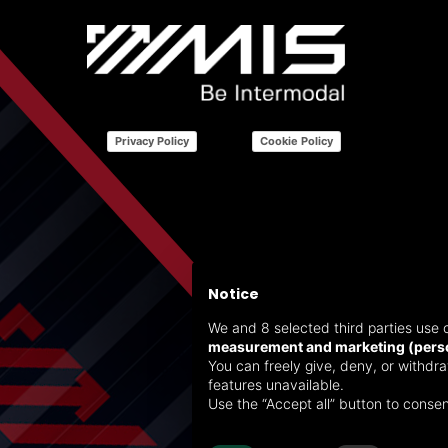
Privacy Policy
Cookie Policy
Notice
We and 8 selected third parties use c
measurement and marketing (perso
You can freely give, deny, or withd
features unavailable.
Use the “Accept all” button to consen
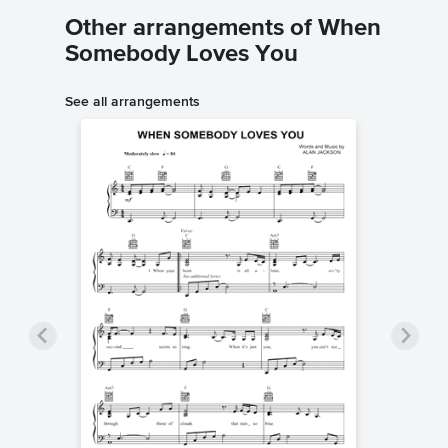
Other arrangements of When
Somebody Loves You
See all arrangements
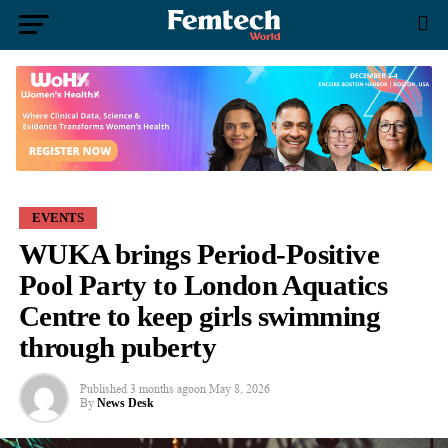
EVENTS
WUKA brings Period-Positive
Pool Party to London Aquatics
Centre to keep girls swimming
through puberty
Published
3 months ago
on
May 8, 2026
By
News Desk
----
* _Exercise prompt_
Write out the records above exactly as they stand, leaving out every picture.

* _The answer_
Privacy Policy
Cookie Policy
Notice
We and 8 selected third parties use c
measurement and marketing (perso
You can freely give, deny, or withd
features unavailable.
Use the “Accept all” button to consen
Other arrangements of When
Somebody Loves You
See all arrangements
EVENTS
WUKA brings Period-Positive
Pool Party to London Aquatics
Centre to keep girls swimming
through puberty
Published
3 months ago
on
May 8, 2026
By
News Desk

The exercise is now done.